The most interesting thing I did in Lima was eat. I've tried ceviche (raw fish, which somehow, through the power of soaking in lemon juice becomes cooked), anticuchos de corazon (yeah, grilled cow hearts - I was too busy freaking out to enjoy it) granadilla (a harmless looking orange fruit, which, when opened contains a slimy green ball filled with seeds that you are just supposed to suck on down - it is the closest thing to phlegm I have ever eaten) chirimoya (and indescribable but tasty fruit), the list goes on.

I've only been here for the day but I like it. The place I'm staying (La Casa de mi Abuela) is a palace! While not the budget deal of the $5 hostel in Quito, this is $20, it is amazing.
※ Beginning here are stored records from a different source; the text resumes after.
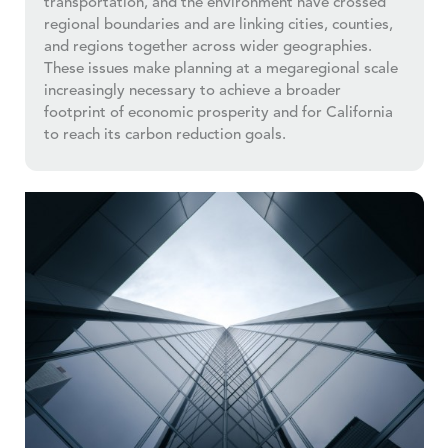
transportation, and the environment have crossed
regional boundaries and are linking cities, counties,
and regions together across wider geographies.
These issues make planning at a megaregional scale
increasingly necessary to achieve a broader
footprint of economic prosperity and for California
to reach its carbon reduction goals.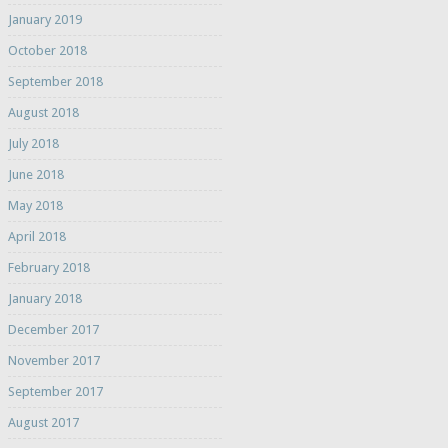
January 2019
October 2018
September 2018
August 2018
July 2018
June 2018
May 2018
April 2018
February 2018
January 2018
December 2017
November 2017
September 2017
August 2017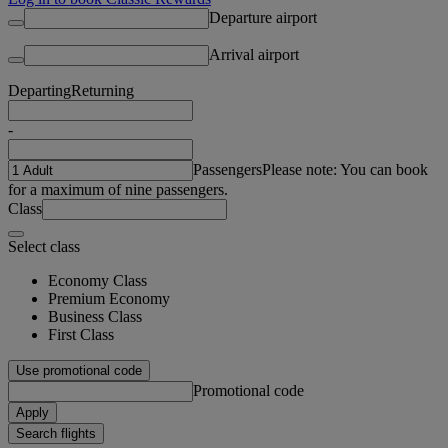
Departure airport
Arrival airport
Departing
Returning
-
Passengers
Please note: You can book
for a maximum of nine passengers.
Class
Select class
Economy Class
Premium Economy
Business Class
First Class
Use promotional code
Promotional code
Apply
Search flights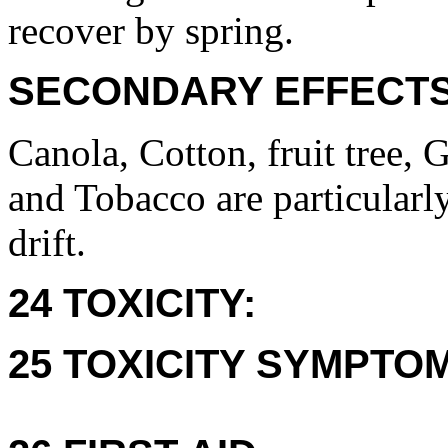
recover by spring.
SECONDARY EFFECTS
Canola, Cotton, fruit tree,
and Tobacco are particularl
drift.
24 TOXICITY:
25 TOXICITY SYMPTO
I have my own room with a private bath with HOT WATER (that's worth $15), there are gardens with tables to eat your meals and a swimming pool! I think I need to treat myself before I head to Ilo and work hard and eat bean sandwiches.

Some thoughts on traffic in S.A.:

Riding on the bus gives you an appreciation for MUNI. These buses don't have stops, you can jump on/off at any point. In Ecuador, buses only "stop" for women, if you're a man you just have to jump when it slows down. Riding in a car is like stepping into one of those video games where you are the race car driver. The lines dividing the lanes seem to be only suggested guidelines - roads that are two lanes wide often fit three cars across. To cross the street is to take your life in your hands - you are the frog and frogger has begun. You have to take streets one half at a time, the cars and buses will NOT slow down for you, you have to jump out of the way. All that said, I'm getting really good at crossing the street.

Alas, people who are reading this at work have surely gotten in trouble by now for taking too long of a break, but you know I tend to go off on tangents.

Here's the thing. I have this Yahoo account set up in Arequipa and a place I can go to check messages. I'll be here until Monday morning the 13th. If you want to reply, please reply by Sunday.


P.S. Happy belated birthdays Mom and John

Ramon - there is a sign in town for a lecture tomorrow... "Conozco a la Maestra Iluminada Suma Ching Hai" - I'm not going.

And you know what else? I'm learning crude Peruvian slang! La cagada (literally, the shit) is something you say when you mean that something is very good. Que cagada (what shit), when something is really bad. Me cago de hambre (well, I'm very hungry). You know I'm loving that. Sad, but true.